⟨
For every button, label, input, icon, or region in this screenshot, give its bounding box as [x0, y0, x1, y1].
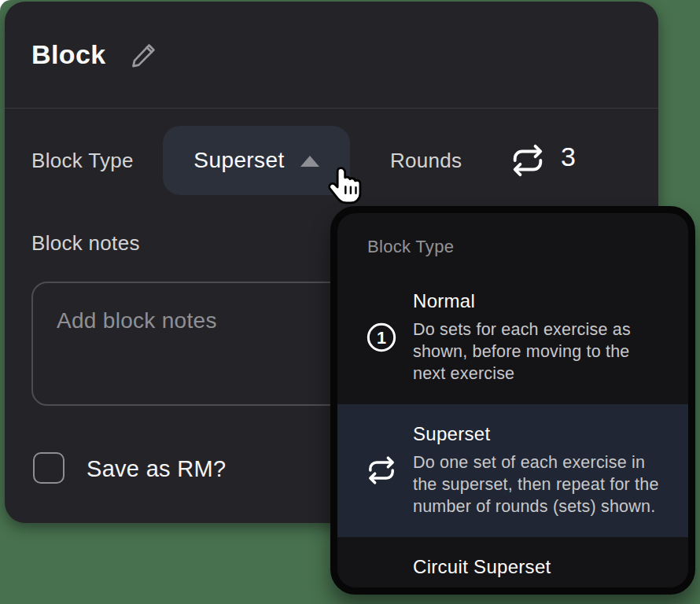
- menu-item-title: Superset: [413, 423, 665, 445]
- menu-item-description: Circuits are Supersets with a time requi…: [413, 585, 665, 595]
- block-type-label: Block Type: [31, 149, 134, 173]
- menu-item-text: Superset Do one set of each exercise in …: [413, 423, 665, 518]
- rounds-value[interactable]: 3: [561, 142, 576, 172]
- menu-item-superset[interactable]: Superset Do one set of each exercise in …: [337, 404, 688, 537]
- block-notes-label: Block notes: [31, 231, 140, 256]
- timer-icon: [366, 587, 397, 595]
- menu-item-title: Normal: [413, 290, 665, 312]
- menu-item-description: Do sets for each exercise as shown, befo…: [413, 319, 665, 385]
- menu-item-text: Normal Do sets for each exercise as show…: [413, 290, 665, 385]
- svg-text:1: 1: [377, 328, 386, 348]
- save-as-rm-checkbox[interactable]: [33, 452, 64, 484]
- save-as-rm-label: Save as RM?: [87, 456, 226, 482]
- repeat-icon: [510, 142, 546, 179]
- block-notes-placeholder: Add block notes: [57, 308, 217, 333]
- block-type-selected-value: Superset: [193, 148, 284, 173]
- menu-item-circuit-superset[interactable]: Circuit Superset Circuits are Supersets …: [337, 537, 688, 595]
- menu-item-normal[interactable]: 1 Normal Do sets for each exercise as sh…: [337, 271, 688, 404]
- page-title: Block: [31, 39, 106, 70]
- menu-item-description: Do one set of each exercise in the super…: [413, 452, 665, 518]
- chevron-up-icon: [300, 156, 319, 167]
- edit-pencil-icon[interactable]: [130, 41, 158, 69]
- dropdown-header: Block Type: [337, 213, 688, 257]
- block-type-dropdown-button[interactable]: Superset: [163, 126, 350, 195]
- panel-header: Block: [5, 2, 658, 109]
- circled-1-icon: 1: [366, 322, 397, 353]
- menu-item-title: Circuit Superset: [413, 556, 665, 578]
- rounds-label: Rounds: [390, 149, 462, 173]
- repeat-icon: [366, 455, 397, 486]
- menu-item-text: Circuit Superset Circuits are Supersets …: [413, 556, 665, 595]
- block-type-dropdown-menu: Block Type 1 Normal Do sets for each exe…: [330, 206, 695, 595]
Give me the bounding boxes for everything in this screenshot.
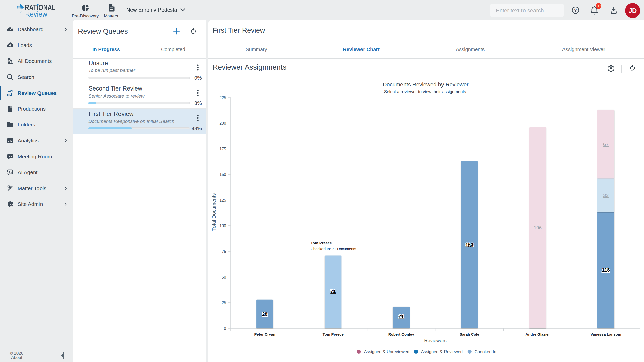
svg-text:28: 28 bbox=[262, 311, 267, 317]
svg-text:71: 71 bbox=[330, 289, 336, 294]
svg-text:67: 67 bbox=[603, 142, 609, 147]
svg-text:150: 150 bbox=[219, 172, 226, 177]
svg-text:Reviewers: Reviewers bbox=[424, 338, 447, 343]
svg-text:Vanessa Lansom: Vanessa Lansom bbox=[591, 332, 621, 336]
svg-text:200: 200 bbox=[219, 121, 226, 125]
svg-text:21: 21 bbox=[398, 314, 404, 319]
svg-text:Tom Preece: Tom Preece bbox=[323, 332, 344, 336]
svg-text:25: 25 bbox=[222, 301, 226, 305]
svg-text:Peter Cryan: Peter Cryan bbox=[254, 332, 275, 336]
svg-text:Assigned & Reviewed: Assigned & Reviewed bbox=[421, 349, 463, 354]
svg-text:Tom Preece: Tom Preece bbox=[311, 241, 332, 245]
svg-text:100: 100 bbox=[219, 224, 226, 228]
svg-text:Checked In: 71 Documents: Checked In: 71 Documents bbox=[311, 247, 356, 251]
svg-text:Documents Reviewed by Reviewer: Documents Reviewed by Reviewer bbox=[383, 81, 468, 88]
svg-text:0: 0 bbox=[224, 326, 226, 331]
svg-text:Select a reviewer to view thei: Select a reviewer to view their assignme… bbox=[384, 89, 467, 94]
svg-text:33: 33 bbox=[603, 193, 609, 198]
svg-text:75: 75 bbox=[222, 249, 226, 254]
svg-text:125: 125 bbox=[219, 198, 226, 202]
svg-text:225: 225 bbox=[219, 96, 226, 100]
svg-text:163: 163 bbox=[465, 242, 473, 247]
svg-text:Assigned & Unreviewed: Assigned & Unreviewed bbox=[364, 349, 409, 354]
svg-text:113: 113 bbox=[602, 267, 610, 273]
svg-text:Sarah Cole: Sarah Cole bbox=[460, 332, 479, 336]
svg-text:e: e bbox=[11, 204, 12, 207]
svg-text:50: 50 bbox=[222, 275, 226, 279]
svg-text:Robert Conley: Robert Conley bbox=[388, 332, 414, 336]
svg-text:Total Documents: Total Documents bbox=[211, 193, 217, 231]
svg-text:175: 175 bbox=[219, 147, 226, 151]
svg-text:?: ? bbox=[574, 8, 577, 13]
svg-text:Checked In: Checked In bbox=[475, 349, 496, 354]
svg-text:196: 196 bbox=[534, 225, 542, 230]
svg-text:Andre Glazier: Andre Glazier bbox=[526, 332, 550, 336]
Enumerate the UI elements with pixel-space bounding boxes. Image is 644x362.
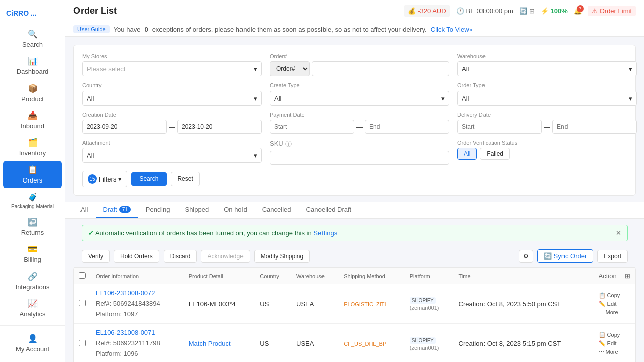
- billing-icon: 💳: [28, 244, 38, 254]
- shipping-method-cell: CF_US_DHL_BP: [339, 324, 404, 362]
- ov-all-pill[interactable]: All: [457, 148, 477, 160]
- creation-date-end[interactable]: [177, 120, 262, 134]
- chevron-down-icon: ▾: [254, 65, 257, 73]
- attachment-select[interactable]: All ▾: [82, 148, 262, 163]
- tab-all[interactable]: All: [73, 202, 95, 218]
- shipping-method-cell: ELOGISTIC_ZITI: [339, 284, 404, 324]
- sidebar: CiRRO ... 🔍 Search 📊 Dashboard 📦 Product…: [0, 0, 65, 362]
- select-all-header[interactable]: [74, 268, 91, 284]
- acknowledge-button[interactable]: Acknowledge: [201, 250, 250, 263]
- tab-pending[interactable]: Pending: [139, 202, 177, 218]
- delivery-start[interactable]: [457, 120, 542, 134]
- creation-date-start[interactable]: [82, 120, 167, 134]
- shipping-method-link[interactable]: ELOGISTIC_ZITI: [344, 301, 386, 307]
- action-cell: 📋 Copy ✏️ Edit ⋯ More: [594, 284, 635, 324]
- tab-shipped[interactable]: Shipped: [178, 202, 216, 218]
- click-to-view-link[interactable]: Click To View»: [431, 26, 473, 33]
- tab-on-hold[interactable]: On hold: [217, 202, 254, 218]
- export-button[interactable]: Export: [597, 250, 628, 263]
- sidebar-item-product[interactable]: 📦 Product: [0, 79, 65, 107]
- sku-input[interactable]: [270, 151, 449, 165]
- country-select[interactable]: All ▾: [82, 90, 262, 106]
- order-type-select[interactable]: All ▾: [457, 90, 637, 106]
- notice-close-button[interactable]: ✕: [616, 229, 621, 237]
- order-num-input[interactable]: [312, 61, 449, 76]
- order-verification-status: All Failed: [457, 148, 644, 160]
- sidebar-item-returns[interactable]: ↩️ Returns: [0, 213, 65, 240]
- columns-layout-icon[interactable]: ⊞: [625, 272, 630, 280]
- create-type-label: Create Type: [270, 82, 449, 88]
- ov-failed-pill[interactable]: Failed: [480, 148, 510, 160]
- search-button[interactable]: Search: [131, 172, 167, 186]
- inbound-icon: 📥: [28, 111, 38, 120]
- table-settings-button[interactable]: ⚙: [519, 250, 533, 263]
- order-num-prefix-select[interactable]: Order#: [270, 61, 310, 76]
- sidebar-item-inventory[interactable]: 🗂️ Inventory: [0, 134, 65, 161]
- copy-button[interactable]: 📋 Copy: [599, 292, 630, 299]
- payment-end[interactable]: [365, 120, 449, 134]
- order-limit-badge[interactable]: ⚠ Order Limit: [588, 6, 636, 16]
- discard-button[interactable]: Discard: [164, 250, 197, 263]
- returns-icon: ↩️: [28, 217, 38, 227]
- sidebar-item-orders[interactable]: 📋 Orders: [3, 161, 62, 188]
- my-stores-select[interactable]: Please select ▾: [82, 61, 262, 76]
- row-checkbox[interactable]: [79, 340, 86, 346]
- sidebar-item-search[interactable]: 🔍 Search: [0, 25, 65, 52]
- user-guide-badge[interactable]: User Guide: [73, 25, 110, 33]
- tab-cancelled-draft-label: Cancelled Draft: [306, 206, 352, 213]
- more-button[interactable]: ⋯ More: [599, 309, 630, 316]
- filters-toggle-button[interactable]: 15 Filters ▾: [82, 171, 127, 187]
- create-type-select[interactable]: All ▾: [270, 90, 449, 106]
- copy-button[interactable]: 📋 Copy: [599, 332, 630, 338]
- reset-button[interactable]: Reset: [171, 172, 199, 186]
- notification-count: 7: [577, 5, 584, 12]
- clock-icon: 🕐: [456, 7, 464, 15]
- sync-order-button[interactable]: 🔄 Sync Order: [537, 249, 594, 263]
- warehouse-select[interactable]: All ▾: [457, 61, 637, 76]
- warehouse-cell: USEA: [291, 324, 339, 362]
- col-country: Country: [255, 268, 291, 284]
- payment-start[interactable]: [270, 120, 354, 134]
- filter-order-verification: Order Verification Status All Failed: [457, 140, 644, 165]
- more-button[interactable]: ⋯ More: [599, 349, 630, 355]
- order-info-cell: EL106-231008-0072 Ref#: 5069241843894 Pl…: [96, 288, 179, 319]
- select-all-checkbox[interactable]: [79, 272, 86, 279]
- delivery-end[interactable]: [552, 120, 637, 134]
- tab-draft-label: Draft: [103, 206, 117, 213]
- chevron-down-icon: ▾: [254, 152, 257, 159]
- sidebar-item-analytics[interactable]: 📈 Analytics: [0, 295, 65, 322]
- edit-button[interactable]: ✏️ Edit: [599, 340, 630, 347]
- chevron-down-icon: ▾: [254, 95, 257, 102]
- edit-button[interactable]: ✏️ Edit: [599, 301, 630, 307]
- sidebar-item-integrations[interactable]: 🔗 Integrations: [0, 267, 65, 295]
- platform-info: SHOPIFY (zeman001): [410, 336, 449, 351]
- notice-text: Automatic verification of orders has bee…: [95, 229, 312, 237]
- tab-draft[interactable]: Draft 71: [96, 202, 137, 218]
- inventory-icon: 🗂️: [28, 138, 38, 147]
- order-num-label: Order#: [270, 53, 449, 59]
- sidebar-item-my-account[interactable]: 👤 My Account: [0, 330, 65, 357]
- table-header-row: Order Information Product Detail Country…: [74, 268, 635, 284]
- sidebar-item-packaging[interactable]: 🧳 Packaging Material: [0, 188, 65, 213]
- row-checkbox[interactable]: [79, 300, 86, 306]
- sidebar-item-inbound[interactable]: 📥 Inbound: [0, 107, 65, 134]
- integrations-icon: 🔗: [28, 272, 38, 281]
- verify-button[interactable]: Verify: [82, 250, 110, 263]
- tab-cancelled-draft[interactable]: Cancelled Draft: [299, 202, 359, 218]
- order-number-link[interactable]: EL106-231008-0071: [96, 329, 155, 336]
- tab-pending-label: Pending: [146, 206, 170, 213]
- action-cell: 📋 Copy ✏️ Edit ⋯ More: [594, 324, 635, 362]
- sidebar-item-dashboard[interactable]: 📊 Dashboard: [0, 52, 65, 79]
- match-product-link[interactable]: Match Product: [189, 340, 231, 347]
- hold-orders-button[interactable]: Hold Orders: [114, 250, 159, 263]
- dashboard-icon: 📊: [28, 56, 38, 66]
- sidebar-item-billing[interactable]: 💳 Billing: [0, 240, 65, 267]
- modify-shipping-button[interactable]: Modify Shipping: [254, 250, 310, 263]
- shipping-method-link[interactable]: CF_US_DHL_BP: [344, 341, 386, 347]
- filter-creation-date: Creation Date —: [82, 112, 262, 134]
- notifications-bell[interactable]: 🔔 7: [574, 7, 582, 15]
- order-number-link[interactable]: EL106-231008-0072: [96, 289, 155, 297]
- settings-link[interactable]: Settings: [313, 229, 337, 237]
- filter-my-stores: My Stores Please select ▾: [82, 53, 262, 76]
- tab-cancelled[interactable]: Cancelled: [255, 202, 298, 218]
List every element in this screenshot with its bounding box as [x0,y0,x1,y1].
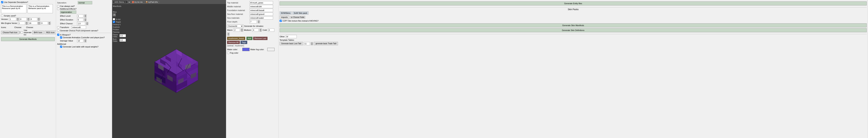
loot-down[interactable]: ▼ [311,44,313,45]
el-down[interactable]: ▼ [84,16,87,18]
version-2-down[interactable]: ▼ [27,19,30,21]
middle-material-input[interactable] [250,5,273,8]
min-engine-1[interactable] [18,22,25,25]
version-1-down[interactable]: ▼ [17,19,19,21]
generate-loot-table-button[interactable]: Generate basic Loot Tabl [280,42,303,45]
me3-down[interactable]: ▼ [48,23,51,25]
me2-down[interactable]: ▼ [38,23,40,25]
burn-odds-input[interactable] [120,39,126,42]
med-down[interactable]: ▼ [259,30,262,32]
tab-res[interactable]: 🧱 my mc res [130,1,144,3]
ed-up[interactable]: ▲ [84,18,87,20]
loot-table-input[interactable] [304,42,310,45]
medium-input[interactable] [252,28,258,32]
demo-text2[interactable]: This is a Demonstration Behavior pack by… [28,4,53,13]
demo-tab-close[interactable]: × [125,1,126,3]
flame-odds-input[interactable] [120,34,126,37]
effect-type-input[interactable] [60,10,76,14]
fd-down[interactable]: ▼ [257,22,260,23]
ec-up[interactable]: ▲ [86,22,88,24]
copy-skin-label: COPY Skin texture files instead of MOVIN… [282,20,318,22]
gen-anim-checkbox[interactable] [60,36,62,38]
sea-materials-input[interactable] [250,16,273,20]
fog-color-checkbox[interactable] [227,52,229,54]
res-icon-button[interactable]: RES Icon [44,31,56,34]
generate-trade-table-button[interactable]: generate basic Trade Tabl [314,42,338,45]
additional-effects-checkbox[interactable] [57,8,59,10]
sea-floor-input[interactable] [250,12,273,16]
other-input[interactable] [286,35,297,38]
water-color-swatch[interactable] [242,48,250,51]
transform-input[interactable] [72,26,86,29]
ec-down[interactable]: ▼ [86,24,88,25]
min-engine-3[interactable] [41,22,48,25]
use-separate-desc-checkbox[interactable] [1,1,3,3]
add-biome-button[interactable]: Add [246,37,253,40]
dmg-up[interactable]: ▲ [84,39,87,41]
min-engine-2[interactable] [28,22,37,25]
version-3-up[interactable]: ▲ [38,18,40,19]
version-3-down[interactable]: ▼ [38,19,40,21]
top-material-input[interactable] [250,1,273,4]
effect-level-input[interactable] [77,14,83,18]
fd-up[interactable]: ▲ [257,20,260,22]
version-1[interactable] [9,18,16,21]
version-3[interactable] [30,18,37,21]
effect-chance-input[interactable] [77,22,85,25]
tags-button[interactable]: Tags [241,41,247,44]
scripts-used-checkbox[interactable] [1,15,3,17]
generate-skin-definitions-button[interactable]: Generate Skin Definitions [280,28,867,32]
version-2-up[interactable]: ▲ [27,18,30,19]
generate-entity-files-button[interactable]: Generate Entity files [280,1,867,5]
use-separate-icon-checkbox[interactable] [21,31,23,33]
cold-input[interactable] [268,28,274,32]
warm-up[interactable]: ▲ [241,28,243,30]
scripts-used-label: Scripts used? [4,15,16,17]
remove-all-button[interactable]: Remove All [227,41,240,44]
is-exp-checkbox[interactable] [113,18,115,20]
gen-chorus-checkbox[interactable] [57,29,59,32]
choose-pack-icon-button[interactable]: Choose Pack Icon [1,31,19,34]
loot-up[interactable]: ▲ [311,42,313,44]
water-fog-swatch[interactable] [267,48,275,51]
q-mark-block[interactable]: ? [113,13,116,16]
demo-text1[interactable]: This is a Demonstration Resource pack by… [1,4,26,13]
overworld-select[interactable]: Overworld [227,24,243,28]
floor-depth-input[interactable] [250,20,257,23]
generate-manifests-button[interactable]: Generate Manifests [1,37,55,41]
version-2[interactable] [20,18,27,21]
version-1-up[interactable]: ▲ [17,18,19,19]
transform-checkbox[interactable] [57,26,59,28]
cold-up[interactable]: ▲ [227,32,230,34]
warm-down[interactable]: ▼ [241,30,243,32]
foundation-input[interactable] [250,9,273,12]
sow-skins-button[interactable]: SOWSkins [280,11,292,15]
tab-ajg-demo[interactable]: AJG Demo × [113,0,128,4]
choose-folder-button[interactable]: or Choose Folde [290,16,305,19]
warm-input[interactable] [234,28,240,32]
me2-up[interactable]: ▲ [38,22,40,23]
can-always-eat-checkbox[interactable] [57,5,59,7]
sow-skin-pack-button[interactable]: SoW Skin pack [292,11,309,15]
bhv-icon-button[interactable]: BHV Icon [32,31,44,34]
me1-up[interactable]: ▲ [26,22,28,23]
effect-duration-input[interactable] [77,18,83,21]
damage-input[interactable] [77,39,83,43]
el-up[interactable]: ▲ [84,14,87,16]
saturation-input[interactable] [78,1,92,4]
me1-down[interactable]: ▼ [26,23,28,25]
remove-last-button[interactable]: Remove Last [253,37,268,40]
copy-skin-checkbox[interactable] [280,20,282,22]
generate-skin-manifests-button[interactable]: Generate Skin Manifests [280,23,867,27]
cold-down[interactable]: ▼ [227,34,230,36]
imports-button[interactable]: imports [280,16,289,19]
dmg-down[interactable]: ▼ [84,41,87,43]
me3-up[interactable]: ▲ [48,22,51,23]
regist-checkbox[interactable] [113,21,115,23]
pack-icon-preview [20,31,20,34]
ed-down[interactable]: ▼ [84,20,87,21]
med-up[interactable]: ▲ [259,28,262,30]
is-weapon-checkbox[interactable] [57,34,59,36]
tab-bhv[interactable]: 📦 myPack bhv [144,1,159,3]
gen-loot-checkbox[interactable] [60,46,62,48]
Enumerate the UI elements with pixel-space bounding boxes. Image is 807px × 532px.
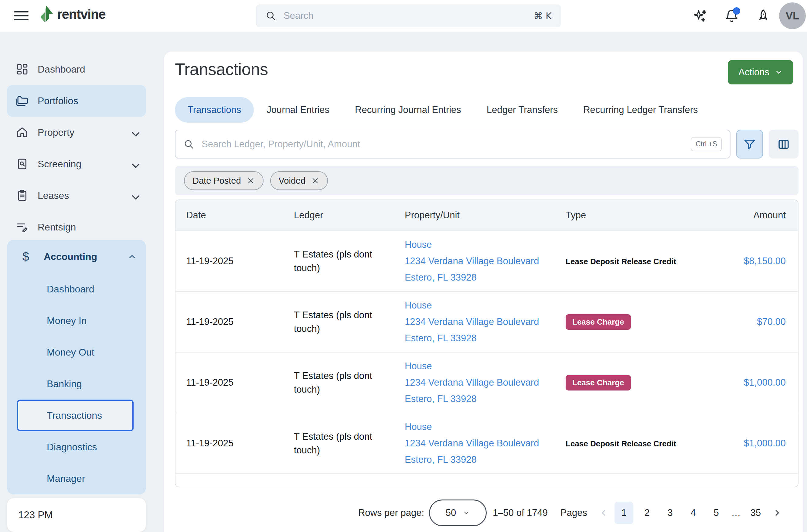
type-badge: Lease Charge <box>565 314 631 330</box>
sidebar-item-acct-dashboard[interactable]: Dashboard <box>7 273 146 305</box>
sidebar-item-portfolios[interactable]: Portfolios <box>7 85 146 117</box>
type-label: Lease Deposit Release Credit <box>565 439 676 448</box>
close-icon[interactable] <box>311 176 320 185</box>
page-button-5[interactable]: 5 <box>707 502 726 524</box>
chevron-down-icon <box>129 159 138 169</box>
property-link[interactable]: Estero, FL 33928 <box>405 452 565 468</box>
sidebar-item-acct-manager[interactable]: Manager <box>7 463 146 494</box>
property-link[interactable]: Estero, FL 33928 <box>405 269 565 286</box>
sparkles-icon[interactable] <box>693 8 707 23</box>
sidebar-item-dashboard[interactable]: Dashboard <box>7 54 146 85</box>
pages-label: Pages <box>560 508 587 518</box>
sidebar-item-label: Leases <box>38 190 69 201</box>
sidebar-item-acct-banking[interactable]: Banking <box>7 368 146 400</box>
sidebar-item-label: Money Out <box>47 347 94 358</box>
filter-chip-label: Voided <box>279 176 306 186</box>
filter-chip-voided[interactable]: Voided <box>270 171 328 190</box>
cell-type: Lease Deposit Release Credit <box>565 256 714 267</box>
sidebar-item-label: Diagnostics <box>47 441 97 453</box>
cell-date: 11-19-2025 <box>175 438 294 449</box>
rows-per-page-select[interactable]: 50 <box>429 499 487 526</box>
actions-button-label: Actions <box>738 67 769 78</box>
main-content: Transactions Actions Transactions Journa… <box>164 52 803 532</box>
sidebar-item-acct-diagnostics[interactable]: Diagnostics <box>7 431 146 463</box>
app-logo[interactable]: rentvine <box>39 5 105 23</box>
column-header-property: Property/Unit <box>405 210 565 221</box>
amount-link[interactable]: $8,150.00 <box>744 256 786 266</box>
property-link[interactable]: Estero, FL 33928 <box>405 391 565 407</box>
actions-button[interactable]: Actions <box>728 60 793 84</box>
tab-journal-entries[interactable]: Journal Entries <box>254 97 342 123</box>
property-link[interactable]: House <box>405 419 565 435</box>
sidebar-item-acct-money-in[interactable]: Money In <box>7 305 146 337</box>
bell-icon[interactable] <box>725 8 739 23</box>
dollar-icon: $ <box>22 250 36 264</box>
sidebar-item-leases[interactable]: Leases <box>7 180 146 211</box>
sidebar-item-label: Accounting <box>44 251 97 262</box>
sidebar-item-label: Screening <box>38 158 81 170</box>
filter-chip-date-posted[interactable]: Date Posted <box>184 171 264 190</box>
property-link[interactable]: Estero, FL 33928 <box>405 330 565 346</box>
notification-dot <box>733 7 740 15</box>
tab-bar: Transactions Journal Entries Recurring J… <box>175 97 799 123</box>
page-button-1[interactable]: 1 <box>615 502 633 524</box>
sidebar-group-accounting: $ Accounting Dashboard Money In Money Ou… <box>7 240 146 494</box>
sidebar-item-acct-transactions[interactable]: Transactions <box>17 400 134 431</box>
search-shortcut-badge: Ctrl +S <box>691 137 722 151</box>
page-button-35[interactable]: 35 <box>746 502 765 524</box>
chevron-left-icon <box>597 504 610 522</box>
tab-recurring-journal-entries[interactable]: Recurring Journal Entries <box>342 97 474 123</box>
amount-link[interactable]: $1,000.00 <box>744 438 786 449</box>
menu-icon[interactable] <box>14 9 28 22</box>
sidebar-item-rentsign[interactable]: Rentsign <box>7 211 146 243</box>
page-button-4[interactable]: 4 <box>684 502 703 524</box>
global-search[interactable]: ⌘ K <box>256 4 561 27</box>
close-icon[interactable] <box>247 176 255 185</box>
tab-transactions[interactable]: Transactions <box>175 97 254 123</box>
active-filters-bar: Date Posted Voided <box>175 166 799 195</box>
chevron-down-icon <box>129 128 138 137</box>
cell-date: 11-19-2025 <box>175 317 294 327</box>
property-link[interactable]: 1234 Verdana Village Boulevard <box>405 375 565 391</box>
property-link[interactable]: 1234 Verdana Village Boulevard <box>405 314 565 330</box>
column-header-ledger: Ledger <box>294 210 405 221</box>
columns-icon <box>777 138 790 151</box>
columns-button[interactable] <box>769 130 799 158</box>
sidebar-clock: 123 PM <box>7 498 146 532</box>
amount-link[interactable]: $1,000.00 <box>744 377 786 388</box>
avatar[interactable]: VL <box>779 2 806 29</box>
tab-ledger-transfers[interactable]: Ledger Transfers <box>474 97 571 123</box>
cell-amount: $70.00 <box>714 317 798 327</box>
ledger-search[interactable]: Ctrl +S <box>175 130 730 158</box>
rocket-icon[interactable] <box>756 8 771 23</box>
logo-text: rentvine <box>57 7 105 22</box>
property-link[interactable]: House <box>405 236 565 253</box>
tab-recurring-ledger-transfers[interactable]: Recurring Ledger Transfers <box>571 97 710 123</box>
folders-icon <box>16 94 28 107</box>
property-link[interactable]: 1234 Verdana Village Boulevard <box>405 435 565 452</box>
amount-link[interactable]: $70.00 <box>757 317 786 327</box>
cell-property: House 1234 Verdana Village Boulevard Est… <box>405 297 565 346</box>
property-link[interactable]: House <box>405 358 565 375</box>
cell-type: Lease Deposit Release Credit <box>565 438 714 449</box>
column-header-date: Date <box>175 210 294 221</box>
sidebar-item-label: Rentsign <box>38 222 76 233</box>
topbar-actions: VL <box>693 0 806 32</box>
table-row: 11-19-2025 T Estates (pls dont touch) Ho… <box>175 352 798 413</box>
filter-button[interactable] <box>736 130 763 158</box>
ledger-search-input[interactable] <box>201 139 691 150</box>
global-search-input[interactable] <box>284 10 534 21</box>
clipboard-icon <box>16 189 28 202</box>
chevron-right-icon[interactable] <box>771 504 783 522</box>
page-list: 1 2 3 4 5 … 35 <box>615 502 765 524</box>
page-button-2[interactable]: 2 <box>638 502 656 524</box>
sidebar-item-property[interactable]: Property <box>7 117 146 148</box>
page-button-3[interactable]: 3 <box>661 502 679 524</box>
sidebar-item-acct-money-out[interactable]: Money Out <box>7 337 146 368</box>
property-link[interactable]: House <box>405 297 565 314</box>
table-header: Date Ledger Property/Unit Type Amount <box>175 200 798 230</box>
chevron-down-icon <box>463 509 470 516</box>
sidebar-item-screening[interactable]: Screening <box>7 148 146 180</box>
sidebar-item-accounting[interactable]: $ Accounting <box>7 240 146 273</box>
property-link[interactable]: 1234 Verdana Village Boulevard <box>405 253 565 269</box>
⟩
**Aim of the task:** Search the records above for the string "pill". Copy every line that contains it.

**Solution to this exercise:**
- ov-all-pill[interactable]: All: [457, 148, 477, 160]
- ov-failed-pill[interactable]: Failed: [480, 148, 510, 160]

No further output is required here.